There's a place still on Bourbon Street called Music Legends Park, an open air space with seats and tables with performing musicians all day long and into the evening. We stopped by there several times. Preservation Hall is still open, but they do three shows per night in the evenings to packed, standing room only crowds. Consequently, the best and most accessible music in the Quarter is from street musicians. They work for tips and they all have CDs for sale, of course.

The woman front/left was singing.  Beautiful voice.
The Royal Street Gum Scrapers
These guys were fun and had a great sound.
I got their homemade CD.
One can only hope and assume that they will use their
earnings for more piercings and tattoos.
x















































Architecture


After the fire, during Spanish rule, building codes required brick,
which was generally covered over with stucco.  The invention of cast iron
allowed for fancier railings and largely replaced the wrought iron.

This house was typical of the pre-fire, French buildings.
This property was rebuilt after the fire but before the new
building codes were enacted that required brick.
The best walking tour in town is done by the State Historical Society.  They have a storefront on Jackson Square. 

It is history and architecture, and overall the best flavor of the city tour I have done, both times I've been in New Orleans.  The guides are local volunteers and they really know their stuff. 


The groups are small.  Ours would have been 10 or 12, but two guides showed up so they split it in half and we had a very small group. 

You can't talk about architecture in the French Quarter without talking about history. 





One of the Pentalbo buildings, the oldest apartment building in the U.S., flanking Jackson Square.
A magnificent Live Oak tree sprawls from Jackson Square towards the building.
There is an absolutely wild story behind the woman who built this after getting a legal separation from her husband in France after her father-in-law shot her repeatedly.  She survived but he succeeded in killing himself.  A great story of a "traditional" marriage. 


Lafayette # 1

Cemeteries

Cemetery tours are big in New Orleans and once again we went with a volunteer-based, non-profit group called Save Our Cemeteries.  This tour took us to Lafayette #1 in the Garden District, and it was interesting and informative.  Most everyone says that the reason for above ground burials was due to the high water table, but this guide said it was really more of a cultural holdover from the French population than anything else.  In fact there are in-ground burials and the above ground tradition continued even when cemeteries were built on higher ground. 

St.
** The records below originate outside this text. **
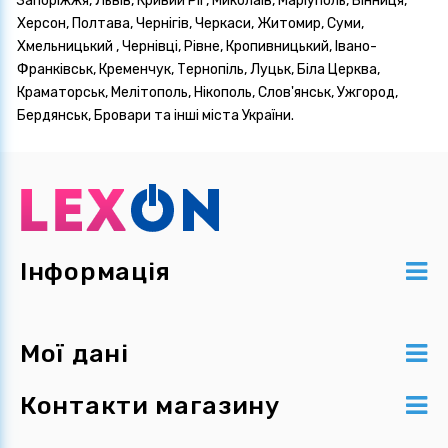
Запоріжжя, Львів, Кривий Ріг, Миколаїв, Маріуполь, Вінниця,
Херсон, Полтава, Чернігів, Черкаси, Житомир, Суми,
Хмельницький , Чернівці, Рівне, Кропивницький, Івано-
Франківськ, Кременчук, Тернопіль, Луцьк, Біла Церква,
Краматорськ, Мелітополь, Нікополь, Слов'янськ, Ужгород,
Бердянськ, Бровари та інші міста України.
Інформація
Мої дані
Контакти магазину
Louis #3
The cemeteries in the older parts of the city fell into ruin because many families built tombs in the newer cemetery out in Metarie.  Burials were as much about location and being seen in the right place even after death, and having a fancy house (tomb) to show off in perpetuity. 

Lafayette #1
Our city bus tour stopped at St. Louis # 3, which is huge and extremely well maintained compared to the older cemeteries. 

The tombs have architectural styles just like the houses that reflect when they were built as well as the social status of the inhabitants. 















Miscellany

A house made of stucco over brick.
The tall narrow shuttered openings can be doors or windows.
The wider entryway on the right would have been for carriages.
We did a pleasant river cruise aboard the steamboat Natchez

Here's a few final pics that I liked and wanted to include.

Another swamp pic. 
Look closely for three turtles on the log in the foreground.
(You can enlarge any picture by double clicking on it.)
The courtyards behind the houses are beautiful spaces.
This was behind the New Orleans Pharmacy Museum.

My mother sharing a bench with a permanent resident.